The culture I was raised In indoctrinated the following ideas as facts, plain and simple, without nuance and largely unquestioned:

1. America has only flourished with God’s blessing because the majority of founding fathers and American culture historically has been predominantly Christian, despite separation of Church and State. IE, American can (and in their view, should) be “A Christian Nation” via most people being Christian, without it necessarily being a state religion

2. The devil hates this and is constantly trying to tear down the Christian culture that exists today. So I’m a real sense, they genuinely view any inroads or progress by any non-Christian faction as an actual attack, since they attribute ANY view or set of values that denies or ignores the moral norms of modern American Christianity as ENEMY ACTION by the literal devil and/or demons.

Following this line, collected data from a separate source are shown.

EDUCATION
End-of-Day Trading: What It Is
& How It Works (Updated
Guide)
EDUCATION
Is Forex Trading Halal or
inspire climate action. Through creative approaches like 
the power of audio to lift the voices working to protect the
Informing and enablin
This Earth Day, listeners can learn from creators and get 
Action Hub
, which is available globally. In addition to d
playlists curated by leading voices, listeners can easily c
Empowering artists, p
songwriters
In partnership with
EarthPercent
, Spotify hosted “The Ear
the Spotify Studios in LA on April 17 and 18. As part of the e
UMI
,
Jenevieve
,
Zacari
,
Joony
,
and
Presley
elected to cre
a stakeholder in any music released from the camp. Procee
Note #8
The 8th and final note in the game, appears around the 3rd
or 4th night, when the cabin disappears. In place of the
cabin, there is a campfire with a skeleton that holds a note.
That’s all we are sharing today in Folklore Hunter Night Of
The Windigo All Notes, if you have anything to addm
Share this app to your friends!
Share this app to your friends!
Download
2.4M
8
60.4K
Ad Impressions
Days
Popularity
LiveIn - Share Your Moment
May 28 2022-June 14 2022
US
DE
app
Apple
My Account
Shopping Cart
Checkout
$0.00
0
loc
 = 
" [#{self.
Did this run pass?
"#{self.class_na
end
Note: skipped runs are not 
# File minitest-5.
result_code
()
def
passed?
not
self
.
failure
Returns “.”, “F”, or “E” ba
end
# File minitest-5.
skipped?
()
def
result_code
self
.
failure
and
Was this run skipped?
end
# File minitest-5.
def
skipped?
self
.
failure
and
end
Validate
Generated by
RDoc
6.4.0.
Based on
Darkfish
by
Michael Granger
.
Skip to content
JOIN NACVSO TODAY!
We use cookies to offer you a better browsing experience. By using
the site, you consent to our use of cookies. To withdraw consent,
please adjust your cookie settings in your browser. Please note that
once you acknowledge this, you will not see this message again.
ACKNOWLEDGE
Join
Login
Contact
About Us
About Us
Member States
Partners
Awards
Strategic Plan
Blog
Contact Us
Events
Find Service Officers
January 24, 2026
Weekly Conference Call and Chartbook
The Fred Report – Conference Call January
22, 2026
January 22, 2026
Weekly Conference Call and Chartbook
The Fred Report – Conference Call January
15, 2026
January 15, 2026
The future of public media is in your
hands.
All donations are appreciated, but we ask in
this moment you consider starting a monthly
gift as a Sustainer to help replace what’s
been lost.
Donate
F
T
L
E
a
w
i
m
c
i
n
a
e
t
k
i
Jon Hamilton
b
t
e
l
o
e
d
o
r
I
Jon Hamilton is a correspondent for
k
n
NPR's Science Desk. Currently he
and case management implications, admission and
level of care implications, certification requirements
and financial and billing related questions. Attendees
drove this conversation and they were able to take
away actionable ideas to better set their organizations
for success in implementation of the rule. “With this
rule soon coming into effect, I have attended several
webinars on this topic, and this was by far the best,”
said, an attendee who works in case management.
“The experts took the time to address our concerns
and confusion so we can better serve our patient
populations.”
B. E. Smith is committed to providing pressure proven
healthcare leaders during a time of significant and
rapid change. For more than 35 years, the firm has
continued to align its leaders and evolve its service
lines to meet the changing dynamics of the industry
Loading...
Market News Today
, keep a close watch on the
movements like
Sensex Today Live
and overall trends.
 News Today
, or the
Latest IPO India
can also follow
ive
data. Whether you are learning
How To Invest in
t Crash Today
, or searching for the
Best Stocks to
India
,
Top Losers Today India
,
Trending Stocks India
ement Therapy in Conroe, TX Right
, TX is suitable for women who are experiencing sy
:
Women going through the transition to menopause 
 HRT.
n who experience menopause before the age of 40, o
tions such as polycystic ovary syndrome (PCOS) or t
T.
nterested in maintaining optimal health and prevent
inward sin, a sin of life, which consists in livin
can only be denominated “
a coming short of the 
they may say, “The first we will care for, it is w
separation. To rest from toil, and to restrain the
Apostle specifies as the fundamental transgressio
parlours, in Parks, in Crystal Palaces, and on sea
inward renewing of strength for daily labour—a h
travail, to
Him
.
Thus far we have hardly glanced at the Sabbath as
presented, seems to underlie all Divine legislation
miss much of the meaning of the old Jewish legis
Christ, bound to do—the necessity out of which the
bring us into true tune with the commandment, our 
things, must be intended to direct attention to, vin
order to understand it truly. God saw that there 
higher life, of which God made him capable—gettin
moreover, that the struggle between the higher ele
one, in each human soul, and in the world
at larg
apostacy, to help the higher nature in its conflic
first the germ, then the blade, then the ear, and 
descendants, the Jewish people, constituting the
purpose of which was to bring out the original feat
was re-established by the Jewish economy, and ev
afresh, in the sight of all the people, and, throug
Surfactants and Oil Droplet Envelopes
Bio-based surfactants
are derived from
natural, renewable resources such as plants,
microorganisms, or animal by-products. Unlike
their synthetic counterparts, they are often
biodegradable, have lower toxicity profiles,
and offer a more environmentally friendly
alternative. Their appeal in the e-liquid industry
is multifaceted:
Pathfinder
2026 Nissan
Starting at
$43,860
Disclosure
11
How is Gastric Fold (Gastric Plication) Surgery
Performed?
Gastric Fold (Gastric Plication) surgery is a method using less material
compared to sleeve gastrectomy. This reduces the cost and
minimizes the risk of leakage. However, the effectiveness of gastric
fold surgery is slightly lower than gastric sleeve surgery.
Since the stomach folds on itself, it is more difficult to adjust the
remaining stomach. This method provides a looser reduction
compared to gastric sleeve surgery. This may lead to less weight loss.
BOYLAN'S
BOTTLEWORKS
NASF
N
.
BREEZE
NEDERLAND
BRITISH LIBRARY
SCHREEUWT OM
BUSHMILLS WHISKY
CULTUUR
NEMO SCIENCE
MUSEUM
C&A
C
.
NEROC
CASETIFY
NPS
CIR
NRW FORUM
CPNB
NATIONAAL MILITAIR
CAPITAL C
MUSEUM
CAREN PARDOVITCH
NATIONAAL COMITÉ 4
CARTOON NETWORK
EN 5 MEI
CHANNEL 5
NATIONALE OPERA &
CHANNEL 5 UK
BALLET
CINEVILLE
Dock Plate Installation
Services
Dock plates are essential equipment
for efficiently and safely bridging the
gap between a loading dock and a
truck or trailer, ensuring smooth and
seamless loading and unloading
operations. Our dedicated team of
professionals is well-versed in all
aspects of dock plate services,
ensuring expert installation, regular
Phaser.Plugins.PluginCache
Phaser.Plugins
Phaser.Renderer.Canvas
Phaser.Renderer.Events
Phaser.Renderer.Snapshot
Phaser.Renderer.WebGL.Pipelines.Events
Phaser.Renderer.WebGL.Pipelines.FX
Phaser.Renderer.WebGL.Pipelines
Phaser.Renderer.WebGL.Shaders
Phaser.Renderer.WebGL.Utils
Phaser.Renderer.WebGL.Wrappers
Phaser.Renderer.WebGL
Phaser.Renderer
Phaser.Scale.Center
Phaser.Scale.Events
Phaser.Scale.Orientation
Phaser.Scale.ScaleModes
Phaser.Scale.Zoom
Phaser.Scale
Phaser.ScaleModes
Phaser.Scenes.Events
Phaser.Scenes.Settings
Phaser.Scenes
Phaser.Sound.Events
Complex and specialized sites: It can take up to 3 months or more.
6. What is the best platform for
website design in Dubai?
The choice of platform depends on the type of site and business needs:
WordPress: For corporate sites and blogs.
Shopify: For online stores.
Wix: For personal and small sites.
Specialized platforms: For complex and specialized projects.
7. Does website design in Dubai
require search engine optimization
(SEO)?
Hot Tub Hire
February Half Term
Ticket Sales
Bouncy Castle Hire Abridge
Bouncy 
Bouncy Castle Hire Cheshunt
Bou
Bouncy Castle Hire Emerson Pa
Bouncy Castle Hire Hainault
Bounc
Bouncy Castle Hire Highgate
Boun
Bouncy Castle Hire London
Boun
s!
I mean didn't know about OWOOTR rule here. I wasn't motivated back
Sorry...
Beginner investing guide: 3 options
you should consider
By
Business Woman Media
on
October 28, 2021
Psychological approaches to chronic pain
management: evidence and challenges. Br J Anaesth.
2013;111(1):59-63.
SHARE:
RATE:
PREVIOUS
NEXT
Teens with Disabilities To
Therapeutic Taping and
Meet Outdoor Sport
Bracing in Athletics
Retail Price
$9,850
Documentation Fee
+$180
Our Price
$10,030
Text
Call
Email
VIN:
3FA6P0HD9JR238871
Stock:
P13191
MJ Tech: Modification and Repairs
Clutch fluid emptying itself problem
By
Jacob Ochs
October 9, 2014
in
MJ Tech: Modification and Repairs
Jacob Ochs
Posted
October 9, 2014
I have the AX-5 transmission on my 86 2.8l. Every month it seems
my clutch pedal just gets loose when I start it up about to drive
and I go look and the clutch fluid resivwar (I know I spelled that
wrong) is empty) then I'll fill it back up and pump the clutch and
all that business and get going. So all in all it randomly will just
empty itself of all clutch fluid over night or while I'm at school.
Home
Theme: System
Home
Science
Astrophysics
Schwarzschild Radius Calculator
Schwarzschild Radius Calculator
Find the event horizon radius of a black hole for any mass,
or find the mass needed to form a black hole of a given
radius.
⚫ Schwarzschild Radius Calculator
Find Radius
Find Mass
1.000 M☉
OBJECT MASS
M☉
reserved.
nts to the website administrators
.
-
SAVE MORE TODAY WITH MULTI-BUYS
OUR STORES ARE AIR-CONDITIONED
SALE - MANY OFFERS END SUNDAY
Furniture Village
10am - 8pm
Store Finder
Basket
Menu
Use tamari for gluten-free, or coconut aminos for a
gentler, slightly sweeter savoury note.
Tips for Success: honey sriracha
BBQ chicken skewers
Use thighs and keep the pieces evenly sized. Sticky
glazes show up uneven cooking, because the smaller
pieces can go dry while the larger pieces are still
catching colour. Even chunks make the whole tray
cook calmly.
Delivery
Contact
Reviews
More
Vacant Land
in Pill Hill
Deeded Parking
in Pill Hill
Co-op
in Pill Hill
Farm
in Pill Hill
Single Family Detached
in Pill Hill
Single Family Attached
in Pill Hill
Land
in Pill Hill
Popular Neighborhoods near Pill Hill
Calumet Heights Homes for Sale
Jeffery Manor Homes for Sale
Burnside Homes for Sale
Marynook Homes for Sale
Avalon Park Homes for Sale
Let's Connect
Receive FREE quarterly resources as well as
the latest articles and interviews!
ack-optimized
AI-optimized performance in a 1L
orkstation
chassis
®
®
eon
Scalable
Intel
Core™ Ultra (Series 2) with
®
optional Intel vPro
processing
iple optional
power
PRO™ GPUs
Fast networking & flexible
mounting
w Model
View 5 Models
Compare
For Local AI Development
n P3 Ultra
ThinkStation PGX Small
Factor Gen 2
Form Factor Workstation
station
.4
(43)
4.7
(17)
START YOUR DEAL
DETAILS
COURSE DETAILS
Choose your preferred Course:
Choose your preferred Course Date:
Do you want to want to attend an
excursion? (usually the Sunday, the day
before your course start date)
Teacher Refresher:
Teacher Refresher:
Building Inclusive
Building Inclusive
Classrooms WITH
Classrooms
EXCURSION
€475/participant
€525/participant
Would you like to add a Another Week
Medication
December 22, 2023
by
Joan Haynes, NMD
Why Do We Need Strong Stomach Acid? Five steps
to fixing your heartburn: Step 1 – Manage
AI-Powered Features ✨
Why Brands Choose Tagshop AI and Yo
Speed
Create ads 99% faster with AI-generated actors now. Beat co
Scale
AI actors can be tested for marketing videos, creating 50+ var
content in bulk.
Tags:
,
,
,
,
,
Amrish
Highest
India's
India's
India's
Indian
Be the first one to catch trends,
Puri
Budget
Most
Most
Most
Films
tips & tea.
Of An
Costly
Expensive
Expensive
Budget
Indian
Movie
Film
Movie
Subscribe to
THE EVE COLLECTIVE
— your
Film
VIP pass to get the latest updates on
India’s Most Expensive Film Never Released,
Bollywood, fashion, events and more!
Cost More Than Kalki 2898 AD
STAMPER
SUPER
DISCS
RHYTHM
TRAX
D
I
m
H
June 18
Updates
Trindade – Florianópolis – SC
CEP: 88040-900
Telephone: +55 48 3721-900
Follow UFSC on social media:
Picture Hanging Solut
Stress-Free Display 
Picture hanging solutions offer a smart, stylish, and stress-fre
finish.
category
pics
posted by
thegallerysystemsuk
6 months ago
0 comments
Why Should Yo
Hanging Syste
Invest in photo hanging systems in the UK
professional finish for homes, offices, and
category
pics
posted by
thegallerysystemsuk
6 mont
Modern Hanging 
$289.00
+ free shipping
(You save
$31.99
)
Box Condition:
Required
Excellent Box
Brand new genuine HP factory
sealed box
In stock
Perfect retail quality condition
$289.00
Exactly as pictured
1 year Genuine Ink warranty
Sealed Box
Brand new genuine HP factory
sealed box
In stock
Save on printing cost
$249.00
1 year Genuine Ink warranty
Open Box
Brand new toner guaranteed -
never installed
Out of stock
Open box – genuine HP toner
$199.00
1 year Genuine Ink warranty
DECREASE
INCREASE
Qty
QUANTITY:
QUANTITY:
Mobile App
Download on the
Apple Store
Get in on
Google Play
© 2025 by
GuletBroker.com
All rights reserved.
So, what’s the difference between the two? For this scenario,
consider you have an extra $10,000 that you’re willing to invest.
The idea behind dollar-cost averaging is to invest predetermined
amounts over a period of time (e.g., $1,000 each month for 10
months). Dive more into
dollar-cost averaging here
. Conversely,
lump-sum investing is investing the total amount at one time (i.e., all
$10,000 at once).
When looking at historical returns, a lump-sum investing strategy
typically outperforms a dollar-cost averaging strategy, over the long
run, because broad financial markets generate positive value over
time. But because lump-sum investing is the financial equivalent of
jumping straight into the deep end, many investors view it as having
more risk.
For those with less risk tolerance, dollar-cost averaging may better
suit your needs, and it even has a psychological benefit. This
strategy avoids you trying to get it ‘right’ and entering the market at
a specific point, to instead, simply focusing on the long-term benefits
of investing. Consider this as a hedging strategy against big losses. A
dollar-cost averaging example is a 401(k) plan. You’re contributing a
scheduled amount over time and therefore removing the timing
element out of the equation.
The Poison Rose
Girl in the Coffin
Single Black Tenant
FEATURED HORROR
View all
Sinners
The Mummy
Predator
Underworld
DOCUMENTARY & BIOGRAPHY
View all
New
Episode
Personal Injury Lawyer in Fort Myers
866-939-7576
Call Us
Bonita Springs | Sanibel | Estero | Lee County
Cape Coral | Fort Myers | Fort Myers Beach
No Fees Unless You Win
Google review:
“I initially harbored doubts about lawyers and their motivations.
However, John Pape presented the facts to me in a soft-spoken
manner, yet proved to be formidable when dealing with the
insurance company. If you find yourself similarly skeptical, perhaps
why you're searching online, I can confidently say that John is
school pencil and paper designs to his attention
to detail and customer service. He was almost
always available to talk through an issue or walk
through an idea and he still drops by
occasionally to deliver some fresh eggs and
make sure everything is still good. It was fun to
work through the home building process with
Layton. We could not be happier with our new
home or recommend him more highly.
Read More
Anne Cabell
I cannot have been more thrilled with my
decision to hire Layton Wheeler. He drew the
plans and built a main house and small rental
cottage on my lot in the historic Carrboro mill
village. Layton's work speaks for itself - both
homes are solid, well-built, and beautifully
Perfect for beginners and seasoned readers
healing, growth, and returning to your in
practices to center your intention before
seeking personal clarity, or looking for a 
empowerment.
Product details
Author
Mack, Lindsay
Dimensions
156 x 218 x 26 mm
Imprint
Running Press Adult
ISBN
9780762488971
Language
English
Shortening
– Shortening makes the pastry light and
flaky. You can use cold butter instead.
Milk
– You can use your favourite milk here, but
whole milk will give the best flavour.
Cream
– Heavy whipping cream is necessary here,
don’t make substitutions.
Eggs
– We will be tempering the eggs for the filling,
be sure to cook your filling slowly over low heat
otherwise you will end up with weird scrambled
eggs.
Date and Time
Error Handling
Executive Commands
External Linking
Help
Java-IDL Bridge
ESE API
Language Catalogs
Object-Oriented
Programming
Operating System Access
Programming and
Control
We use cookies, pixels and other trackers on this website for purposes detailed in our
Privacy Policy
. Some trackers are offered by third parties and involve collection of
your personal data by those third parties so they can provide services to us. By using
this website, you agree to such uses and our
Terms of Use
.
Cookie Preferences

3. This leads to a mindset of American Christians being in a walled city, defending against a siege of attackers from all sides, both secular and non-Christian religious in origin.

There’s also a large degree of “purity test” mentality about what one believes and how fervently and deeply one believes it, and how much they are willing to passively/independently deviate from and/or resist wider cultural norms because of it. “Love your neighbor as yourself” gets distorted into “Convince your neighbor of the error of their ways so they can join you on the Christian lifeboat and not go to hell”.